Well, if you look at the three big ideas that help us build a smarter planet — instrument the world’s systems; interconnect them; and make them more intelligent — then you realize inherent in that instrumentation and interconnectivity is the need to know what’s going on with all those systems at all times, and to use their performance data to make actionable (and, hopefully, intelligent) business decisions.
That’s where service management for a dynamic infrastructure comes into play.
To put it more simply, think of your IT systems and infrastructure as the patient, and service management as the monitoring system.
You can’t the make patient better unless you can diagnose them and be able to understand what’s going on with them at any given moment.
A smarter infrastructure also means one that is dynamic, one that can respond quickly and dependably to changing conditions in the market and make the most use of your precious IT resources — but it must doing so while also being cognizant of and minimizing the costs to the environment (carbon footprint, electricity usage, etc.) and your organization (money spent on IT!).
By way of example, since 2006, IBM customer Fédération Française de Tennis (FFT), which runs the Roland Garros (French Open) tennis tournament annually, has seen a decrease of 40 percent in power consumption and of 48 percent of cooling load in its own IT infrastructure.
They’ve also created a “virtualized” infrastructure, one whereby they’ve minimized their server footprint from 60 to 6 over a three-year period.
Game, set, and match, right?
But a dynamic infrastructure doesn’t stop at the halls of IT, or courtside in Paris.
A smarter infrastructure is one that meets new requirements and opportunities: One that increases the accuracy of simulations and predictions by supporting more complex trending and analysis tools.
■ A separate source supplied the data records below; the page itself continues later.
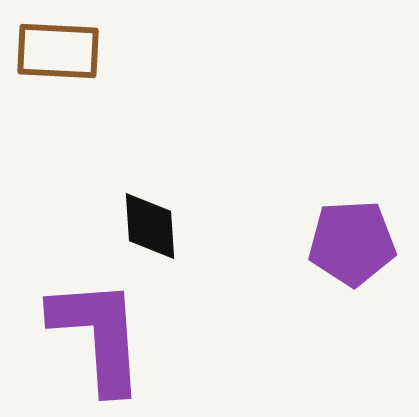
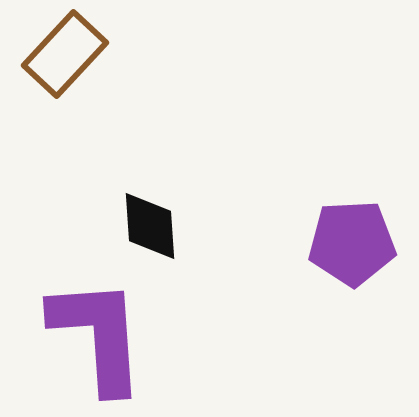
brown rectangle: moved 7 px right, 3 px down; rotated 50 degrees counterclockwise
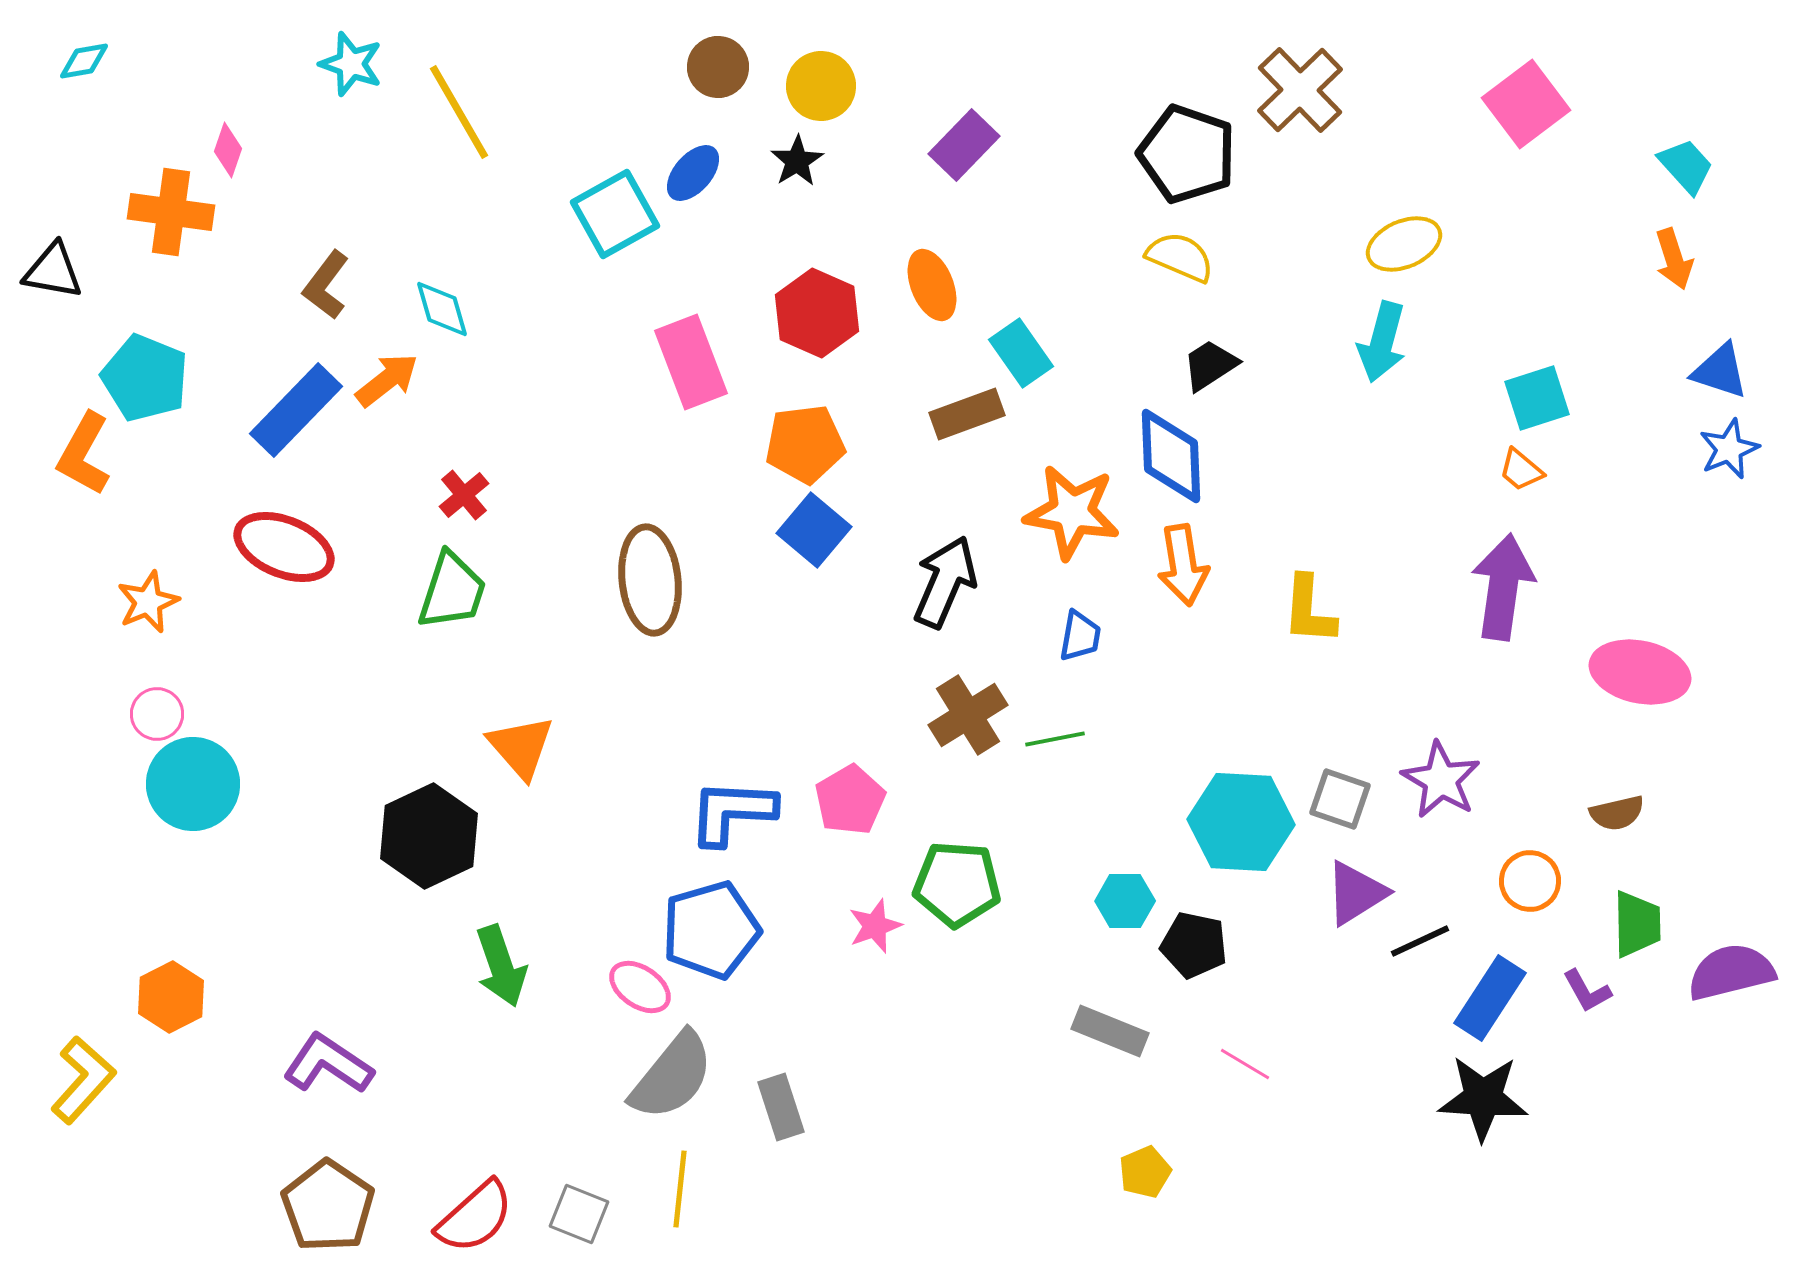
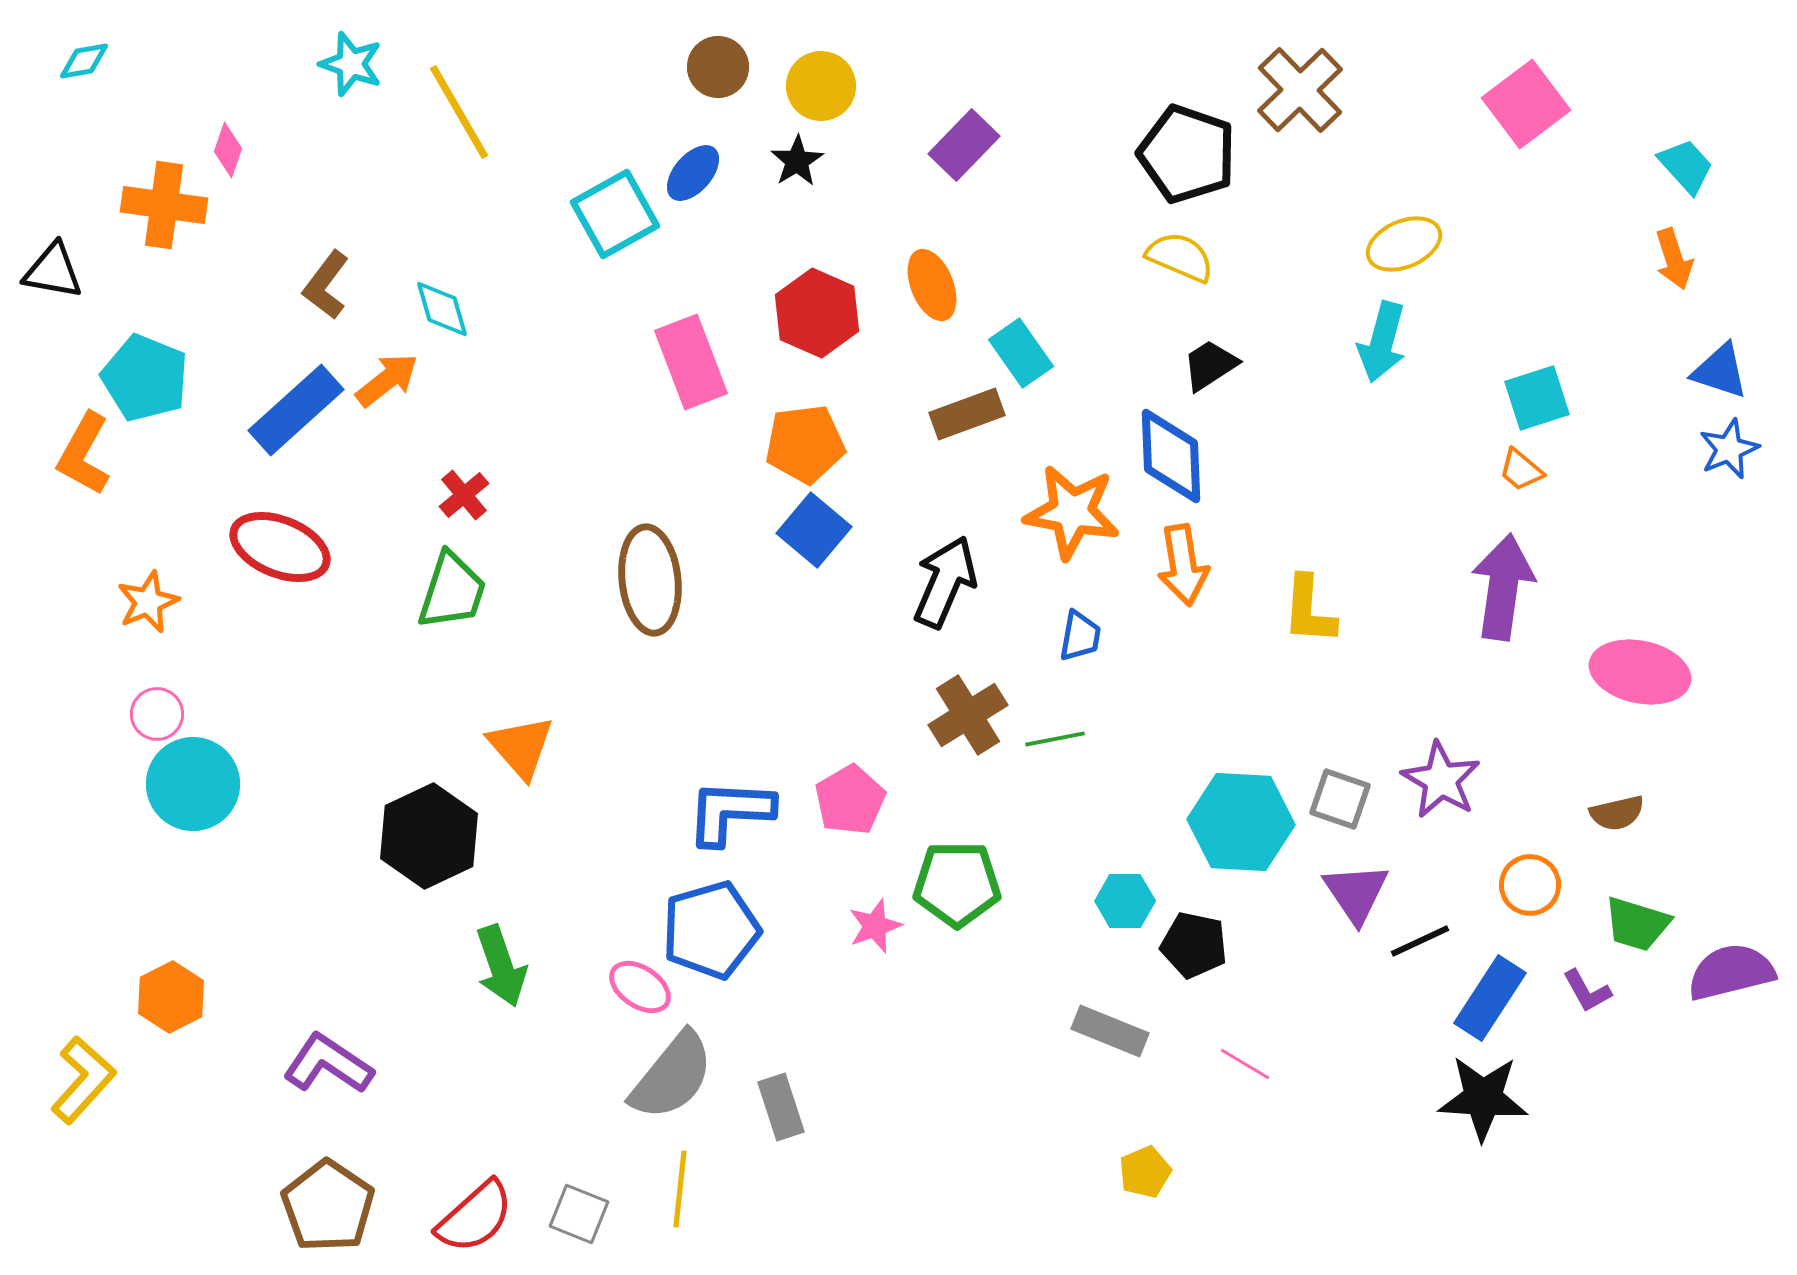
orange cross at (171, 212): moved 7 px left, 7 px up
blue rectangle at (296, 410): rotated 4 degrees clockwise
red ellipse at (284, 547): moved 4 px left
blue L-shape at (732, 812): moved 2 px left
orange circle at (1530, 881): moved 4 px down
green pentagon at (957, 884): rotated 4 degrees counterclockwise
purple triangle at (1356, 893): rotated 32 degrees counterclockwise
green trapezoid at (1637, 924): rotated 108 degrees clockwise
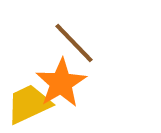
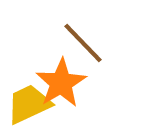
brown line: moved 9 px right
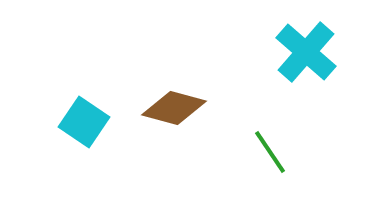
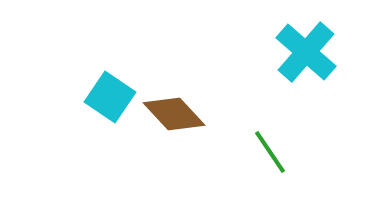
brown diamond: moved 6 px down; rotated 32 degrees clockwise
cyan square: moved 26 px right, 25 px up
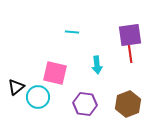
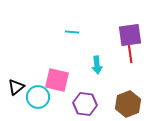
pink square: moved 2 px right, 7 px down
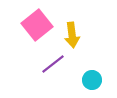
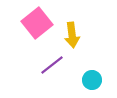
pink square: moved 2 px up
purple line: moved 1 px left, 1 px down
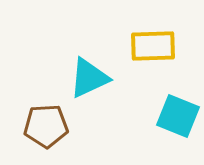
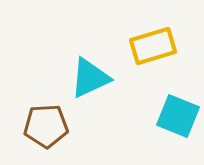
yellow rectangle: rotated 15 degrees counterclockwise
cyan triangle: moved 1 px right
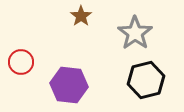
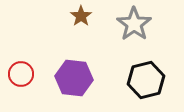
gray star: moved 1 px left, 9 px up
red circle: moved 12 px down
purple hexagon: moved 5 px right, 7 px up
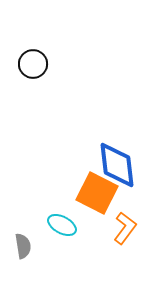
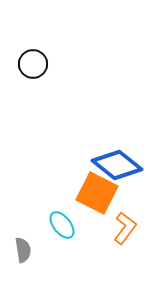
blue diamond: rotated 45 degrees counterclockwise
cyan ellipse: rotated 24 degrees clockwise
gray semicircle: moved 4 px down
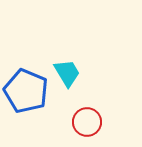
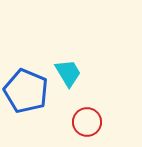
cyan trapezoid: moved 1 px right
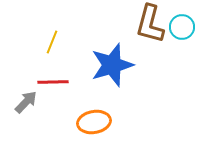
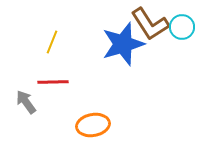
brown L-shape: rotated 48 degrees counterclockwise
blue star: moved 11 px right, 21 px up
gray arrow: rotated 80 degrees counterclockwise
orange ellipse: moved 1 px left, 3 px down
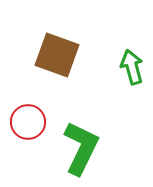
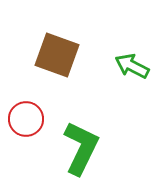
green arrow: moved 1 px up; rotated 48 degrees counterclockwise
red circle: moved 2 px left, 3 px up
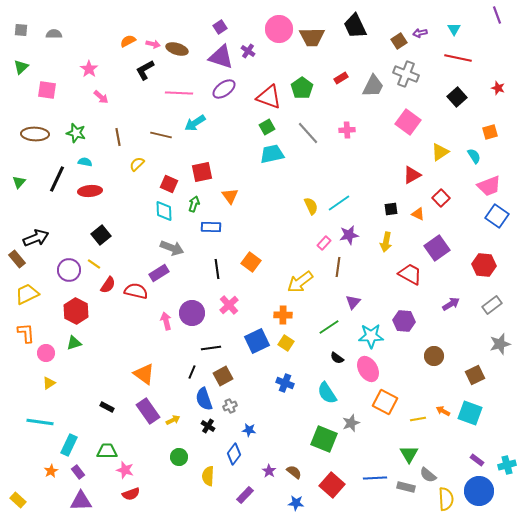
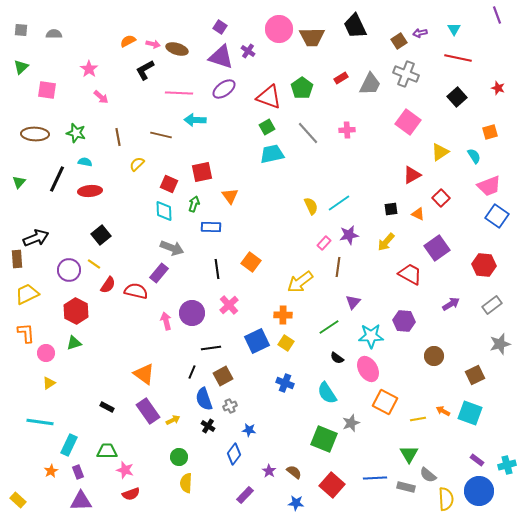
purple square at (220, 27): rotated 24 degrees counterclockwise
gray trapezoid at (373, 86): moved 3 px left, 2 px up
cyan arrow at (195, 123): moved 3 px up; rotated 35 degrees clockwise
yellow arrow at (386, 242): rotated 30 degrees clockwise
brown rectangle at (17, 259): rotated 36 degrees clockwise
purple rectangle at (159, 273): rotated 18 degrees counterclockwise
purple rectangle at (78, 472): rotated 16 degrees clockwise
yellow semicircle at (208, 476): moved 22 px left, 7 px down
One that allows the integration of physical, chemical, biological, and even socioeconomic factors into modeling and analysis.
In other words, it’s not just about service levels anymore. Consumer expectations are higher than ever.
Take the world I live and breathe in, the wacky world of the Web, as an example: 33 percent of consumers shopping via a broadband connection will wait no more than four seconds for a Web page to render.
No pressure or anything.
So, the opportunity that a smarter and more dynamic infrastructure presents is simple: One that can help organizations meet both the risks and opportunities in an ever-more connected, collaborative electronic world.
That’s the wide shot.
In a future post, I’ll talk about the opportunity and avenues that organizations can pursue to take some initial steps towards building their own smarter infrastructure.
But for now, I have to get back to practicing my German.